= Rhys Meurug =

Rhys Meurug (Anglicised: Rice Merrick) (died 1586), was a Welsh genealogist, historian and landed gentleman.

== Personal life ==
Rhys lived in St. Nicholas parish in the Vale of Glamorgan. He is descended from the line of Caradog Freichfras, a supposed knight of the Round Table. Meurug served as Clerk of the Peace in Glamorgan, having been appointed by the earl of Pembroke. He is buried in Cowbridge church.

== Literary works ==
Meurug wrote a book on the history of Glamorgan, entitled A Booke of Glamorganshire Antiquities, completed in 1578. Though the original volume was lost in the Hafod library fire in 1807, a copy made in the late 17th century can be found in the Queen's college, Oxford library, and a second copy is in the Cardiff public library.
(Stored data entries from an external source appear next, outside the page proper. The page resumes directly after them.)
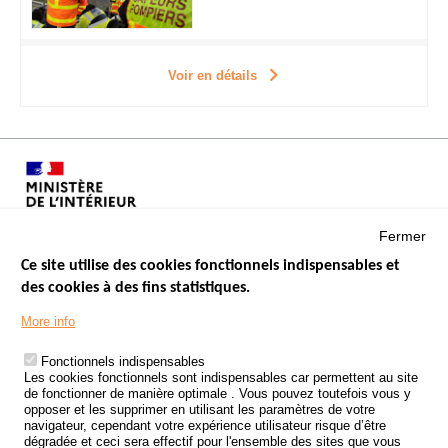
Voir en détails
Fermer
Ce site utilise des cookies fonctionnels indispensables et
des cookies à des fins statistiques.
Menu
LES SITES PUBLICS
More info
Footer
ÉTAT DE L’INSÉCURITÉ ROUTIÈRE
Fonctionnels indispensables
Les cookies fonctionnels sont indispensables car permettent au site
TRAITEMENT DES DONNÉES PERSONNELLES DES ACCIDENTS DE
de fonctionner de manière optimale . Vous pouvez toutefois vous y
LA ROUTE
opposer et les supprimer en utilisant les paramètres de votre
navigateur, cependant votre expérience utilisateur risque d’être
ETUDES ET RECHERCHES
dégradée et ceci sera effectif pour l'ensemble des sites que vous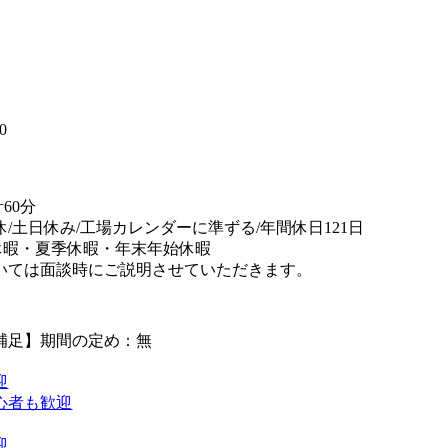
】
0
60分
休/土日休み/工場カレンダーに準ずる/年間休日121日
休暇・夏季休暇・年末年始休暇
いては面談時にご説明させていただきます。
補足】期間の定め：無
迎
心者も歓迎
迎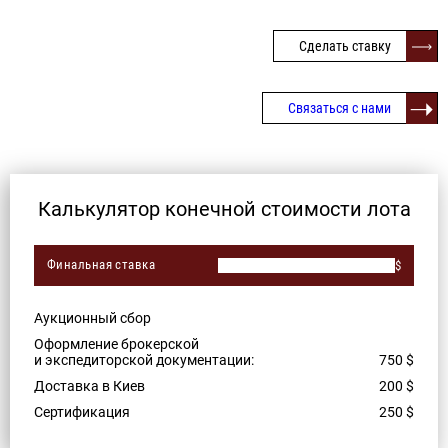
Сделать ставку
Связаться с нами
Калькулятор конечной стоимости лота
Финальная ставка
$
Аукционный сбор
Оформление брокерской
и экспедиторской документации:
750
$
Доставка в Киев
200
$
Сертификация
250
$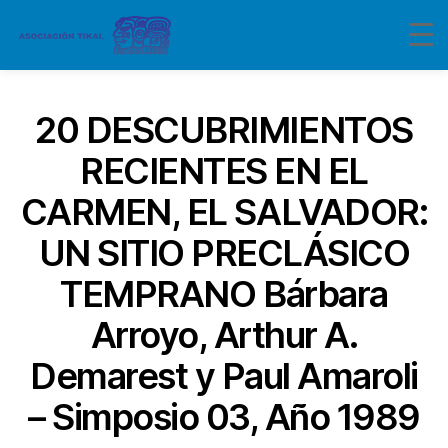
20 DESCUBRIMIENTOS
RECIENTES EN EL
CARMEN, EL SALVADOR:
UN SITIO PRECLÁSICO
TEMPRANO Bárbara
Arroyo, Arthur A.
Demarest y Paul Amaroli
– Simposio 03, Año 1989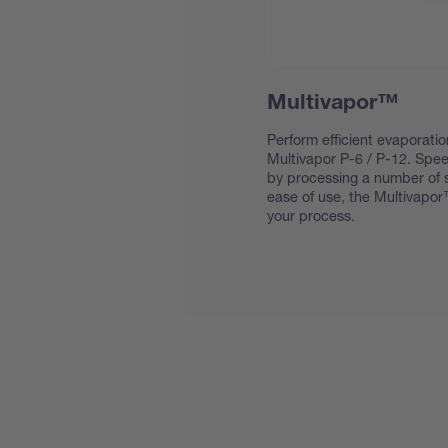
Multivapor™
Perform efficient evaporatio
Multivapor P-6 / P-12. Spe
by processing a number of s
ease of use, the Multivapor
your process.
The book is written in English and concerns three areas: Glamorgan region's characteristics, division of the country by Norman knights and the original Welsh families, and Meurug's modern-day Glamorgan. However, a final missing manuscript is insinuated from citations within the two extant manuscripts, and only a portion of the description of Meurug's Glamorgan is available. This third part may be more substantially preserved in Edward Llwyd's manuscripts, written by Meurug c. 1584, though this is not certain. This section discusses rivers, houses of the landed gentry, parishes and the lands.

== Notable connections ==
Meurug collaborated with the historian Sir Edward Stradling while writing his book. He is also known to Dafydd Benwyn and Sils ap Sion, who both sang elegies to Rhys Meurug.